Again, for Christ’s sake. It’s 2026 and these cloud-based super SaaS software platforms still can’t figure this stuff out? No wonder the SaaS apocalypse is upon us. I’ll spare you the rest of this Claude vs. Hubspot drama and tell you that after some finessing with dummy URLs I got what appears to be all the unique contacts imported, with the right number of unique companies, and properly showing the Company Name for each contact (even if the domain name for a large chunk of contacts isn’t real).
Learnings?
What did I actually take away from spending basically an entire weekend trying to get AI (Claude) to help me set up a supposedly important software platform (Hubspot)?
Don’t ever spend your weekend on an inane task like this. Even playing golf would be less painful.
Assume that the AI doesn’t really know how to do the very specific things you need it to do, and as a corollary, don’t expect that you’re going to be able to craft prompt instructions so detailed that the AI will get your task completed correctly.
Expect errors, frustration, and needing to re-do things over and over.
Don’t get too frustrated, don’t give up, and don’t let the AI give up on finding a solution.
Find a consultant on Upwork, Fiverr, or through your network to help you actually do the task the right way, for a fraction of the time. Whatever you pay them is more than worth it.
I will say, despite spending way more time than I should have, I got the project completed (sort of), figured out a fair amount about how to navigate Hubspot, and learned even more about how to navigate the nuanced dynamics of how to utilize AI to get more done than I realistically could have without it.
But still, I need some new hobbies. Any ideas for me?
NextPlay>Forward AI Disclaimer: I very actively use artificial intelligence and large language models to generate the content you read here, but I do review it and edit it to make sure it can be generally useful to people who read it. Keep in mind that AI can make mistakes - check important information. Let me know if I make any errors and I will correct them.

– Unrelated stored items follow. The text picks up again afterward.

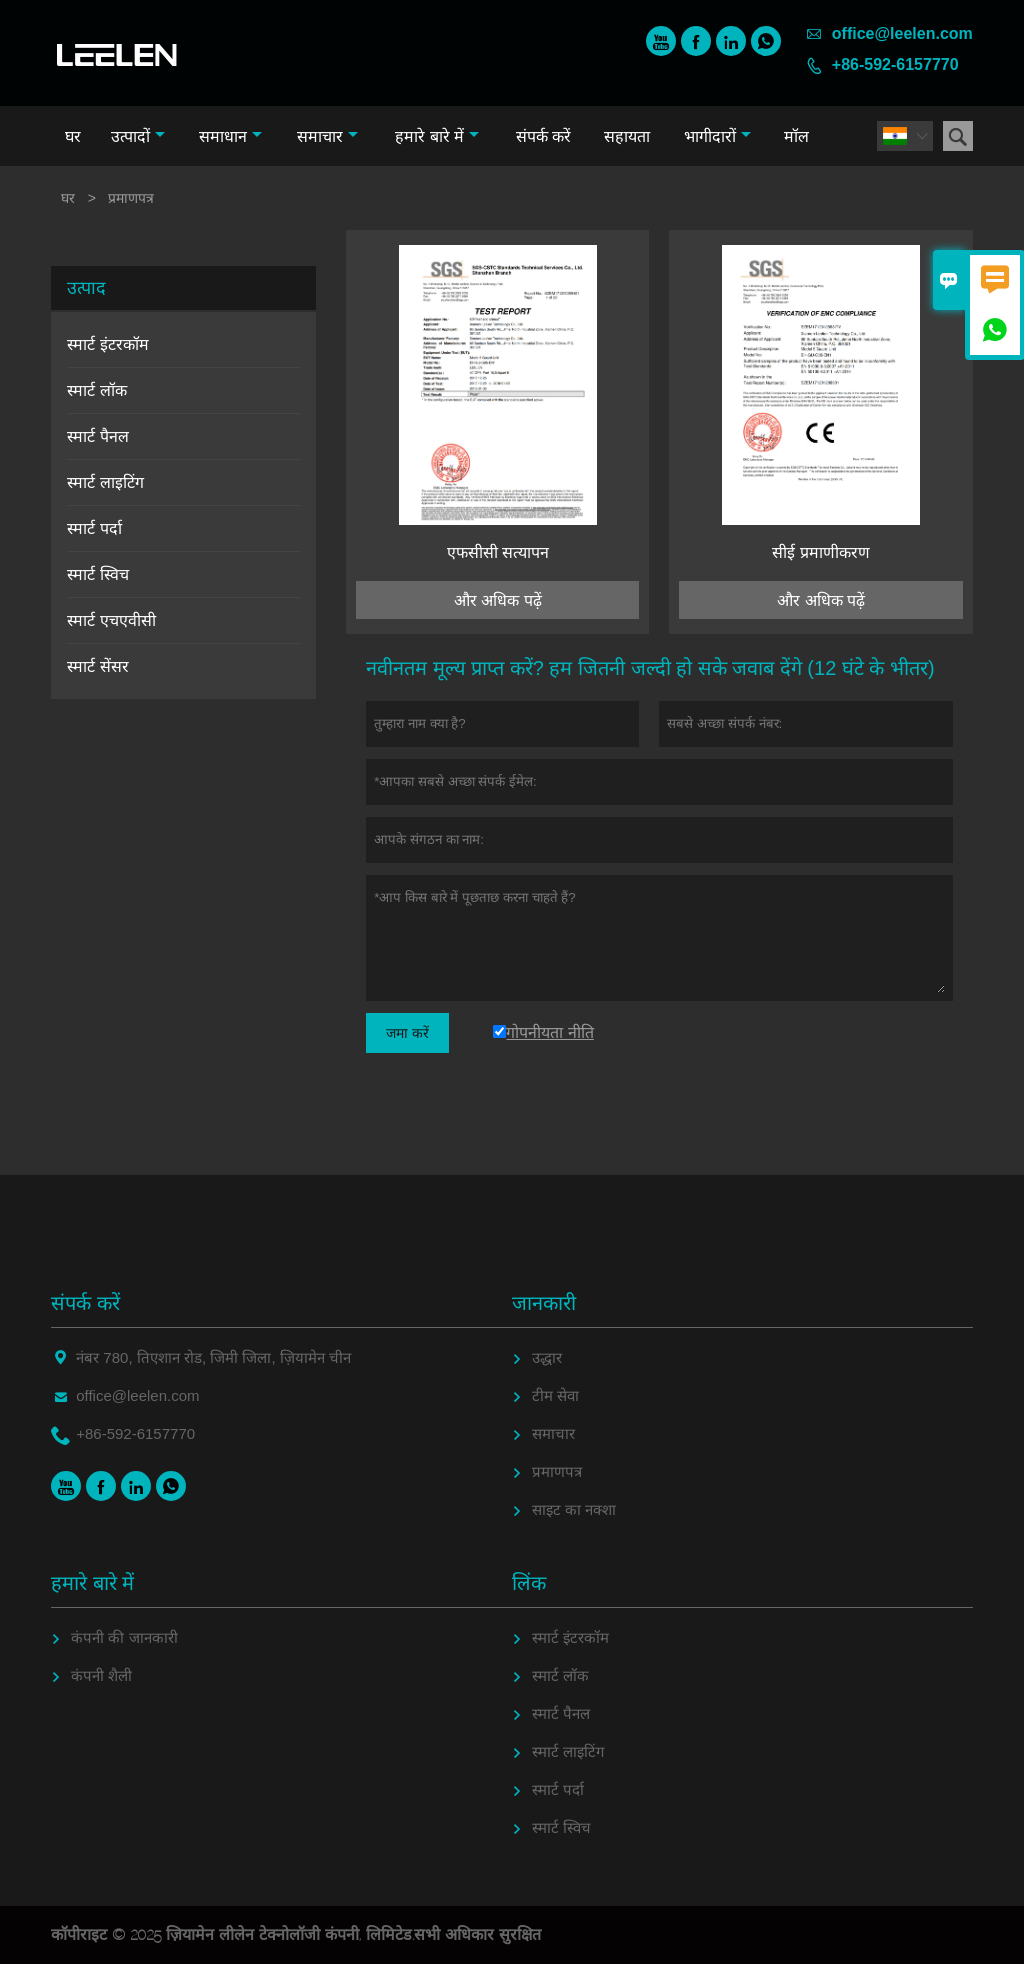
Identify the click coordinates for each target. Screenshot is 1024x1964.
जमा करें (407, 1033)
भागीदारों (717, 136)
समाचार (327, 136)
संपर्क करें (543, 136)
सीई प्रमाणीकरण (820, 552)
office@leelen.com (902, 33)
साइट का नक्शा (574, 1509)
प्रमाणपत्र (557, 1471)
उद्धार (547, 1357)
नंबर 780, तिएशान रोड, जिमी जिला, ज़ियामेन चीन (213, 1357)
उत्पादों (138, 136)
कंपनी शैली (101, 1675)
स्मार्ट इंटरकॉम (107, 344)
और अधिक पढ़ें (498, 600)
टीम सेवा (555, 1395)
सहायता (627, 136)
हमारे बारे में (437, 136)
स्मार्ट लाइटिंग (105, 482)
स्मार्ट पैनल (97, 436)
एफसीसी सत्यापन (498, 552)
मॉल (796, 136)
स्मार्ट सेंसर (97, 666)
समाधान (230, 136)
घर (73, 136)
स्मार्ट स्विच (97, 574)
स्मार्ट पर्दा (94, 528)
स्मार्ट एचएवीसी (111, 620)
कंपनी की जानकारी (124, 1637)
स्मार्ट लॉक (96, 390)
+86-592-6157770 (895, 64)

heya - yah, part of the challenge is there's a new tool and/or way to pull AI into your workstream, so it becomes a major time investment just getting up the learning curve to get going. then there's the iterations based on fact no matter how much context and description you provide, it doesn't deliver exactly the product you envision.
So relatable... I started a personal finance tool yesterday morning, and poof it was 9pm. Trying to remind myself this is the awkward adolescence like dial-up. Have you tried Claude for Chrome? I wonder if it could handle this on its own and verify its work... maybe too early but soon.